▸ **Directions**: Take from the data every line in which the word "Serca" is found.

═══ Data to use

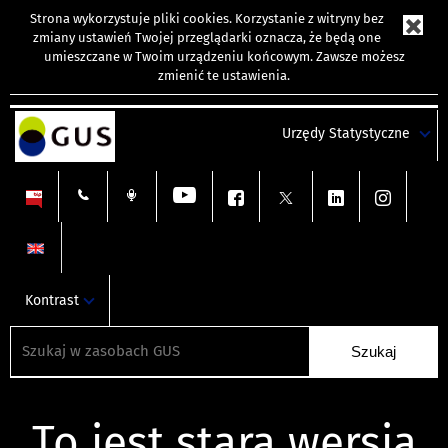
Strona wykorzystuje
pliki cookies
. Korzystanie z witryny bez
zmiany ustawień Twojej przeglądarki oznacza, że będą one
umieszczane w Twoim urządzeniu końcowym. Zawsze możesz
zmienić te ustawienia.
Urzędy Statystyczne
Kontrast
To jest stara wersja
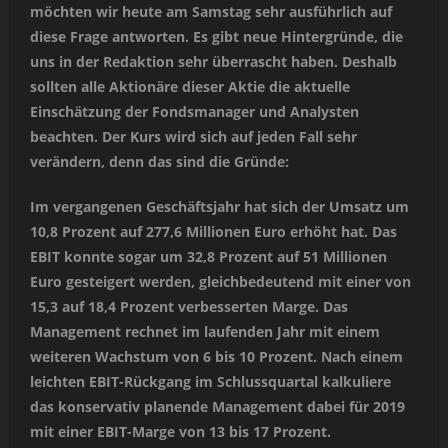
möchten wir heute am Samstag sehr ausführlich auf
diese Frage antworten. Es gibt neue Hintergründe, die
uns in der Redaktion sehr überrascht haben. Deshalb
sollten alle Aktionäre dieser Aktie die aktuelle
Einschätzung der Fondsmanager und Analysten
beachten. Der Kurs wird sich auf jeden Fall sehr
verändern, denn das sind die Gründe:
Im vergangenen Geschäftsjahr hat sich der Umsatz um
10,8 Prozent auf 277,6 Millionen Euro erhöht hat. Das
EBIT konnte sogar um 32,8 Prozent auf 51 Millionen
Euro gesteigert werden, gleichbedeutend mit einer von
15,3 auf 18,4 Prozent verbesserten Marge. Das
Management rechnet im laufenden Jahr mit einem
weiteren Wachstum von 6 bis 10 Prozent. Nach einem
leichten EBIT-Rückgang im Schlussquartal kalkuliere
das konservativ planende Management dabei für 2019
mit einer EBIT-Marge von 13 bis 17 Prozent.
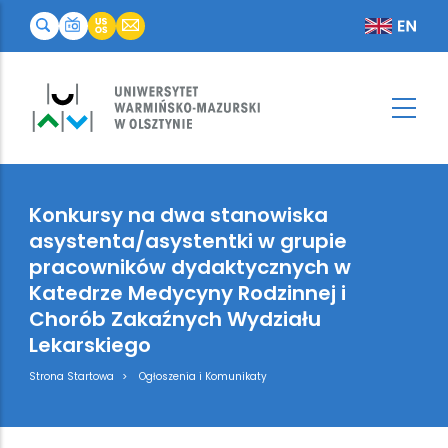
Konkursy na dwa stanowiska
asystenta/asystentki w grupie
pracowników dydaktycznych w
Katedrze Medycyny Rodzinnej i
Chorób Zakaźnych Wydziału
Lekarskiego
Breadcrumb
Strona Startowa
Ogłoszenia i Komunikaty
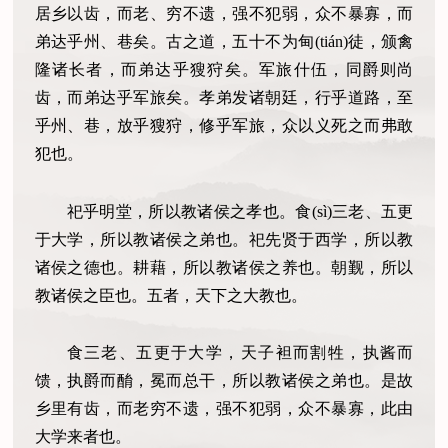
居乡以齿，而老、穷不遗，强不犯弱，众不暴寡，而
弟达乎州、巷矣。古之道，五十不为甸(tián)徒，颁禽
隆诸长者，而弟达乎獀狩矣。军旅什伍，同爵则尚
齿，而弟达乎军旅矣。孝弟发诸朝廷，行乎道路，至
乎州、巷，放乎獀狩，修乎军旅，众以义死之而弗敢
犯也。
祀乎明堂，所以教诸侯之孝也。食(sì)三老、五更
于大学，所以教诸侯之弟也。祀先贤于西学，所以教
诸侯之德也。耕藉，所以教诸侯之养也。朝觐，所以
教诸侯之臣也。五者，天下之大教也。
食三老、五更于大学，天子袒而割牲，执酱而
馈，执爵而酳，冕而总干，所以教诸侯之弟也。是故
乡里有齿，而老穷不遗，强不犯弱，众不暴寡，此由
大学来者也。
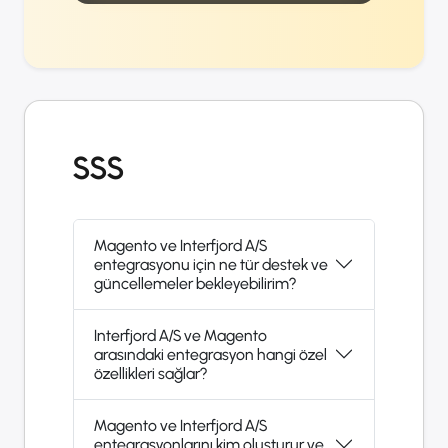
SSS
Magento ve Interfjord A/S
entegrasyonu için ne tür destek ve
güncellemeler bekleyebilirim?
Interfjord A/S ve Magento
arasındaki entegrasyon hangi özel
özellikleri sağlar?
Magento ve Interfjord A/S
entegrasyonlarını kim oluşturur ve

══════
═══ Data to use

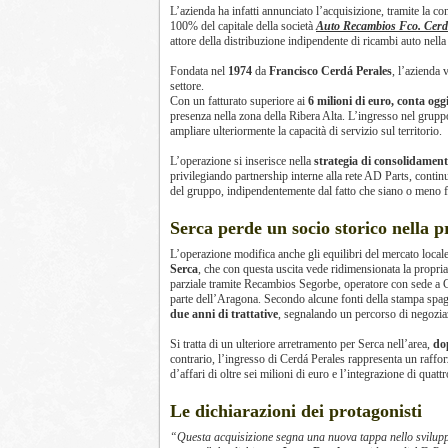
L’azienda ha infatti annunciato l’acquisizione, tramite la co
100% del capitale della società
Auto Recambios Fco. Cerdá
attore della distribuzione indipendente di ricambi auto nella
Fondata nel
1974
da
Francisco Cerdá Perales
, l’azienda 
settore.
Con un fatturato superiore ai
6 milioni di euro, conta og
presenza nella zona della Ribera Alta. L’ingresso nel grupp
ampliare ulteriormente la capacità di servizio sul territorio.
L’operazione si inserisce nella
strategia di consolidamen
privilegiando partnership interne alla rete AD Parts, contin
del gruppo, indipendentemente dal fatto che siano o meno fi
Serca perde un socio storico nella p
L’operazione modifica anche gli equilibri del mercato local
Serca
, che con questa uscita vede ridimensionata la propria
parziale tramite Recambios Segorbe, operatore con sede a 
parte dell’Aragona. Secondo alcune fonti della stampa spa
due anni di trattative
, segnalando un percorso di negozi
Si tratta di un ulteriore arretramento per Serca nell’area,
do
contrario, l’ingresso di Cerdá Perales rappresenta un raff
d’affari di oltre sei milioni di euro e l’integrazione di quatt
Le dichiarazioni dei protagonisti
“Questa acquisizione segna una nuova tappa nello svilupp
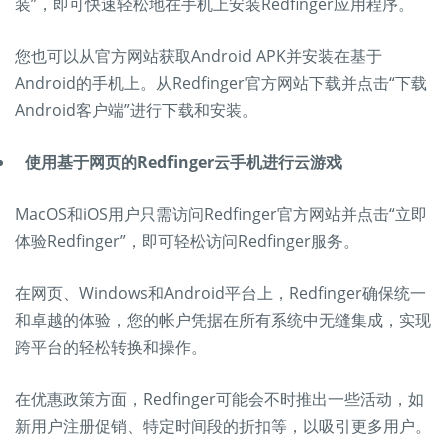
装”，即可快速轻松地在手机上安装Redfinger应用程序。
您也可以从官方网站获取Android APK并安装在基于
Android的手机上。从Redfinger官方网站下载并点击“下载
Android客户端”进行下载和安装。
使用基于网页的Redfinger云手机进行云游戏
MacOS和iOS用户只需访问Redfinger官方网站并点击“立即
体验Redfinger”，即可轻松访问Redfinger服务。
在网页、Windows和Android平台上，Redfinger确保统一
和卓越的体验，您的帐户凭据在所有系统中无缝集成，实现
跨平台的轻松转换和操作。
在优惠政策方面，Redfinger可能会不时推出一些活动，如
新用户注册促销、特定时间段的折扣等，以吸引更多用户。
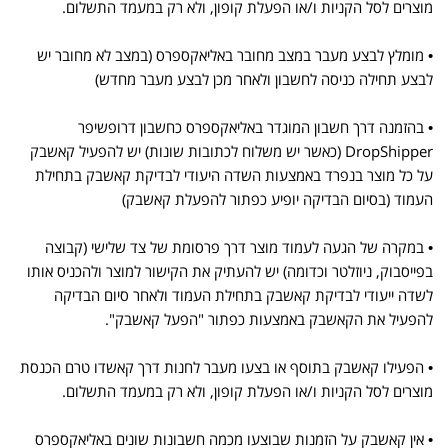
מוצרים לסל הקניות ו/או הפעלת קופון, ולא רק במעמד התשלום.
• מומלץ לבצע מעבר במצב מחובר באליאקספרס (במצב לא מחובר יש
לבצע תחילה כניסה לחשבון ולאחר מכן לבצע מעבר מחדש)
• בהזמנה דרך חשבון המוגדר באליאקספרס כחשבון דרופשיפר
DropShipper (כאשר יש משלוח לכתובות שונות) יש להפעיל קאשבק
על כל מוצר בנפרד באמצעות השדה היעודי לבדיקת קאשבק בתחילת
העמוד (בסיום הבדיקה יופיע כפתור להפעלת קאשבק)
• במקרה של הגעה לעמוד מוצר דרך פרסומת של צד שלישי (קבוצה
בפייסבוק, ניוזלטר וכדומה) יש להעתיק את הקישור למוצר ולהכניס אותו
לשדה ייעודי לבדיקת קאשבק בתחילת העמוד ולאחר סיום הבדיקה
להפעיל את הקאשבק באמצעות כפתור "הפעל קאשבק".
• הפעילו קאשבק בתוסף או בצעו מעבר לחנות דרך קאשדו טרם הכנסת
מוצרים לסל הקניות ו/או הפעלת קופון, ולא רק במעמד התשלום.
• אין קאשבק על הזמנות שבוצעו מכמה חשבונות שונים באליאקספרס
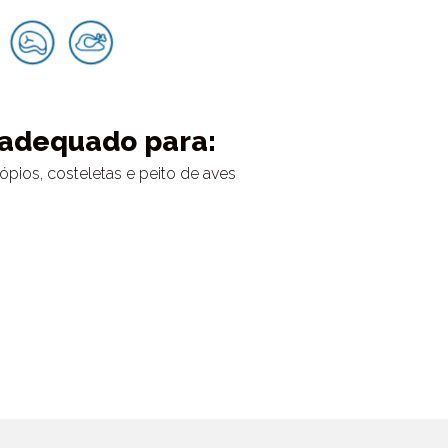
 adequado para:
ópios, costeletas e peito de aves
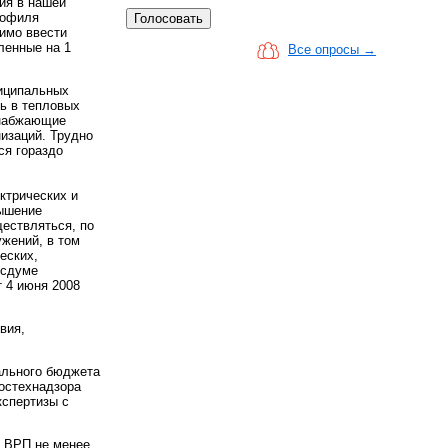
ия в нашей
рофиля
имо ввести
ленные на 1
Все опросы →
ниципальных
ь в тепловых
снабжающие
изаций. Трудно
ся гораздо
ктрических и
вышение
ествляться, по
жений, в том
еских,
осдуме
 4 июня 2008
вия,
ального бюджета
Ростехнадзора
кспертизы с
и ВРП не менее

══════

▸ **Output for this exercise**:
Serca perde un socio storico nella p
Serca
Si tratta di un ulteriore arretramento per Serca nell’area,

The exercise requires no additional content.